All this has helped contribute to a poll lift that means that compared to a few months ago means we can go into the May elections with an expectation of some creditable results.
But I was reminded today not to get carried away and forget the fundamental problems Labour faces if we want to capitalise on the unpopularity of this mess of a Tory government and return to power and to changing the country for the better in 2020.
We’ve been staying down in Kent to visit my family for the Easter holidays so I commuted into London on the train along the North Kent coast.
My journey was like a litany of Labour’s lost marginal seats.
It began in Margate, parts of which are in Thanet South. Labour from 1997 to 2010, now we are third behind the Tories and UKIP. This is a seaside town with considerable pockets of poverty.
Next Whitstable. Never in a Labour parliamentary seat, ever in history, but now it is the most Labour component of Canterbury constituency, which the wipeout in Scotland bizarrely means we need to take to form a working parliamentary majority.
Next Sittingbourne, a gritty town partnered in electing an MP with Sheppey with its history of steel works. Again Labour from 1997 to 2010 and now we start in third place behind UKIP.
Next Rainham then Gillingham, both in the same parliamentary constituency. Gillingham returned a Labour MP from 1997 to 2010. Now it has a 10,530 Tory majority.
Next Chatham. Chatham and Aylesford had a Labour MP from 1997 to 2010. Now it has an 11,455 Tory majority.
Next Rochester and then Strood. As Medway on different boundaries this had a Labour MP from 1997 to 2010. Now we are third behind UKIP.

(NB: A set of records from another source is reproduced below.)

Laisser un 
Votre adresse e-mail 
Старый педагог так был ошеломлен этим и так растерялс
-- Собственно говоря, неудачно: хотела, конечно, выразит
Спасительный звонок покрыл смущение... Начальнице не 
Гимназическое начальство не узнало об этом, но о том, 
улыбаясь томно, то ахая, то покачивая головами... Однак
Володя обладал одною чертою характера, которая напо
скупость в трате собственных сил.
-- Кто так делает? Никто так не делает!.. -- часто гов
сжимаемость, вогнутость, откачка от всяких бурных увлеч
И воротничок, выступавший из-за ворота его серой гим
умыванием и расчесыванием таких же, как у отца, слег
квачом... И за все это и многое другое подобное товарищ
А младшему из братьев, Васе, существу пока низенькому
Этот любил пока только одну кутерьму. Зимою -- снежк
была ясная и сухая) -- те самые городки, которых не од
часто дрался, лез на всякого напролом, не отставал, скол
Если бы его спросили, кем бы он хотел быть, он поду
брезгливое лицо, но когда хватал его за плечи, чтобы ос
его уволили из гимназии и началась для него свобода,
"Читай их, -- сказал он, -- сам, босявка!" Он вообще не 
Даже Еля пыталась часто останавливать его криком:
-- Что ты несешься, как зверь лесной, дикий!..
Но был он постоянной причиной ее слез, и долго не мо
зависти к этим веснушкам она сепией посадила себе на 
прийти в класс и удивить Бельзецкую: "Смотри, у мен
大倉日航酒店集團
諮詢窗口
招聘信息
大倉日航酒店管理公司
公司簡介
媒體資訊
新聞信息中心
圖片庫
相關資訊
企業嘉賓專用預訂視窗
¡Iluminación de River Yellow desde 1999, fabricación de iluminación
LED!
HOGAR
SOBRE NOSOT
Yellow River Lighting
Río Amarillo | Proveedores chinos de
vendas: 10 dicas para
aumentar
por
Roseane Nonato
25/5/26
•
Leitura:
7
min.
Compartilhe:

Next Gravesend, where my great grandad was Labour Mayor. Gravesham had a Labour MP from 1997 to 2005. Now it has a 8,370 Tory majority.
After crossing the Thames into Essex the train runs fast through Thurrock, Labour from 1945 to 1987 and from 1992 to 2010, now Tory by just 536 votes, before reaching Labour territory in London.
The people in North Kent and South Essex are not posh. They are very normal down to earth people who need decent public services. They will elect Labour MPs – and re-elect them several times – when the party gets its act together, and when they do they provide seven or eight of the seats that give Labour a majority. Without Scotland we need these seats even more. They rejected Labour in 2015 because it had no real policy offer for them but also made no effort to connect with them culturally.
We need to win back former Labour voters from both the Tories and UKIP in these seats in very large numbers. There is no getting round this. No pool of Lib Dems, Greens or non voters that can get us anywhere near.
Any one who knows Kent and Essex will know that people here don’t want a more leftwing Labour Party.
The demographic, political and cultural distance between them and the typical Labour Party member is unfathomable.
What appeals to Labour members in terms of policy and Jeremy Corbyn’s personality simply has no resonance here.
Until we deal with that conundrum – that our direction and image as a party is disproportionately set by people in Islington (by the way I like Islington, it’s just nothing like the swing areas we need to win back) not people in the North Kent or South Essex seats that we need to turn back into marginals and win – we can and should enjoy our moments of unity and our victories in local or regional elections or on specific campaigns, but we will be no nearer to ever forming a government and really being able to help the Tories’ victims again, be they disabled victims of welfare cuts, kids in schools subjected to academy status for its own sake, or redundant steel workers.
And that’s the question. Are we a party whose objective is representing a broad sweep of ordinary British people and transforming Britain through government, or a narrow debating society and protest group for making ourselves feel better by shouting at the Tories?